2014: a year in data – Greece
Turning point to point of no return?
Greece’s return to the capital markets in April this year was celebrated as a turning point in the battered country’s fortunes. The 5-year, euro denominated bond was met with strong demand by investors. Yet economists were entirely unconvinced that Greece’s fundamentals had improved, and continue to rate Greece by far the riskiest issuer among the eurozone periphery. Sure enough, as the year drew to a close Greek bond yields soared once again while elsewhere in Europe many issuers saw their borrowing costs fall to all-time lows. The announcement of a snap election in December did not help.
The country seems to be turning a corner: there are hopes its economy might return to growth this year.
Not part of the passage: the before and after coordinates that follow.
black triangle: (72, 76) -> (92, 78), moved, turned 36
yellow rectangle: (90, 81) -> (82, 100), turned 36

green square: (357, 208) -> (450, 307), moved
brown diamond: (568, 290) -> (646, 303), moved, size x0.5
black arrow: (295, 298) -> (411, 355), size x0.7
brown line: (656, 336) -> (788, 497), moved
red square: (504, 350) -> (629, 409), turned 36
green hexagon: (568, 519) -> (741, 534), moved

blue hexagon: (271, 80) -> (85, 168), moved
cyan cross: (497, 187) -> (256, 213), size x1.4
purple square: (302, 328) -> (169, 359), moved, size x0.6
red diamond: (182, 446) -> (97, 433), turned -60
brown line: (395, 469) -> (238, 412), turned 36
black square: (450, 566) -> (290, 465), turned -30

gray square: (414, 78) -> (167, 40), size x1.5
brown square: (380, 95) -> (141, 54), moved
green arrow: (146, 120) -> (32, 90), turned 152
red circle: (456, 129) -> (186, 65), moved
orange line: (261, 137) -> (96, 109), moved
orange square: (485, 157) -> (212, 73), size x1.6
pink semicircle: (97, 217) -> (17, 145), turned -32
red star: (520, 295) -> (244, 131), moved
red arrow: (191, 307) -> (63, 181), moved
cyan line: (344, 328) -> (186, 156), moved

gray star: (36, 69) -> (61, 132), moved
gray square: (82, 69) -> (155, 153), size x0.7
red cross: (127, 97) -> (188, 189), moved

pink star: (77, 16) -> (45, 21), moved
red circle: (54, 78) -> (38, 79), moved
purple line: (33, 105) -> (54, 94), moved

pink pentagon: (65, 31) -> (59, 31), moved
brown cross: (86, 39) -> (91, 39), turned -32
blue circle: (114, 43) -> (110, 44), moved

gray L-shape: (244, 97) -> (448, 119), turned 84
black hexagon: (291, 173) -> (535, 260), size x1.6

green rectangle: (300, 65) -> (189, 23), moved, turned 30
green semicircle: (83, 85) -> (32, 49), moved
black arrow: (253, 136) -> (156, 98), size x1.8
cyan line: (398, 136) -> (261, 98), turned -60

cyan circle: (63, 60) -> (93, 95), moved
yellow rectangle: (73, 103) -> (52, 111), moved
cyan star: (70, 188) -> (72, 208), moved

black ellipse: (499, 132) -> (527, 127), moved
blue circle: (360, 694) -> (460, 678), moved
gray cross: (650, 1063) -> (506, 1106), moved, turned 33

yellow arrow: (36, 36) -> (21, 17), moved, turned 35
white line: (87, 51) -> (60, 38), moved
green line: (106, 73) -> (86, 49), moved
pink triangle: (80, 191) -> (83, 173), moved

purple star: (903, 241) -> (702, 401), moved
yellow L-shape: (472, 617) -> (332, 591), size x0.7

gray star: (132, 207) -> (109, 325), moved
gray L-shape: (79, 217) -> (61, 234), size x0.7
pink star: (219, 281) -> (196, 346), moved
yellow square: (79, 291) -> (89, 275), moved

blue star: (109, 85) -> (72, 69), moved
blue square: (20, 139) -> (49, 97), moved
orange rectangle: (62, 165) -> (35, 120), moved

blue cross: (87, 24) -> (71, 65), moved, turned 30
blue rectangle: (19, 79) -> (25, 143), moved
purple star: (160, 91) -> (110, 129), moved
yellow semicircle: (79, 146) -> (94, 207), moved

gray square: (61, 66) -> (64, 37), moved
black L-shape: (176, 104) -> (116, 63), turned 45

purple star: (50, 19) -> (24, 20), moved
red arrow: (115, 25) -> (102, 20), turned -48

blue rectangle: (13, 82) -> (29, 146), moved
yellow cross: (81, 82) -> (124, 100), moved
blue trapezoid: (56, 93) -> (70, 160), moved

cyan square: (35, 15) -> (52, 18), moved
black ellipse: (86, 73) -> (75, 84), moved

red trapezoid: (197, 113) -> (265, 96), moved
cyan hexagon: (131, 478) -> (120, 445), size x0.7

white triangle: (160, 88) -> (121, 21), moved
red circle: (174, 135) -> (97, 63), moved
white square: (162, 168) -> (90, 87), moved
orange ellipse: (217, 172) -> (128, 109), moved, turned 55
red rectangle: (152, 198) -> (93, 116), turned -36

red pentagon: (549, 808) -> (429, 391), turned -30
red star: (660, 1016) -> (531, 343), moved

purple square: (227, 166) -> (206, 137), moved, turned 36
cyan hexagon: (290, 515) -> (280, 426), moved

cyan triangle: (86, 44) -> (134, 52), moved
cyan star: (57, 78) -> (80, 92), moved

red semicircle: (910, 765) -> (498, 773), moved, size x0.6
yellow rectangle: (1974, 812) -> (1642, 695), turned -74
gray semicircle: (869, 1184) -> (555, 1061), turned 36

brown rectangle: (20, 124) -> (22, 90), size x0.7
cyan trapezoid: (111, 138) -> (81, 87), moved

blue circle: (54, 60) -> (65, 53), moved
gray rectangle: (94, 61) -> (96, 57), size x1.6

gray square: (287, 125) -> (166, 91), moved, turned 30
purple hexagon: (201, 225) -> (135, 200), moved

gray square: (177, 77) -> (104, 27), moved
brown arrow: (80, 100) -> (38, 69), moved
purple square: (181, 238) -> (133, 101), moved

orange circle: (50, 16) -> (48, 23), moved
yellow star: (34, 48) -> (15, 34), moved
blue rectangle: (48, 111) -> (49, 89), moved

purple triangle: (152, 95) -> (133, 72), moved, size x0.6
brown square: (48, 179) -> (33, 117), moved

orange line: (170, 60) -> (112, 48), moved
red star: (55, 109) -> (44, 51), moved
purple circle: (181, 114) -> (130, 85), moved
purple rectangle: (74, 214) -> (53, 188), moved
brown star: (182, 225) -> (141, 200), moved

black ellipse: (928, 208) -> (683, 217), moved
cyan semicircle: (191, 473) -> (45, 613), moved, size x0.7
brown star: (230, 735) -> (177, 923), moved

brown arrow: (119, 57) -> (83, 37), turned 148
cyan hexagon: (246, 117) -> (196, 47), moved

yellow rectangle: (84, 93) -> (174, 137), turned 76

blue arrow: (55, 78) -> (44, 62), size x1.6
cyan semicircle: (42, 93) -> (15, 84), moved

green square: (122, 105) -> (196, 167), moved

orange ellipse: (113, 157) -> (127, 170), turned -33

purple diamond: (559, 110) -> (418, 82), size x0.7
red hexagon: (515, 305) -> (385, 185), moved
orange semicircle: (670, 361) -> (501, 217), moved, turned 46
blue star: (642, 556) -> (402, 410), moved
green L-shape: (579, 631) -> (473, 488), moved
Local banks think they’re in good shape for the European Banking Authority tests and that there might even be opportunities in non-performing loans.
In April, Greece attracted €20 billion of orders for a €3 billion five-year issue offering 4.95%. Such an outcome would have been unthinkable a year ago and is only the most extreme example of the near-perfect funding conditions now enjoyed by many peripheral sovereign borrowers that were locked out of the market until recently.
Although Greece has returned to the bond markets for the first time in more than four years, its risk-score remains very low, anchoring the bankrupt sovereign to the lowest of ECR’s categories containing the world’s highest-risk sovereigns.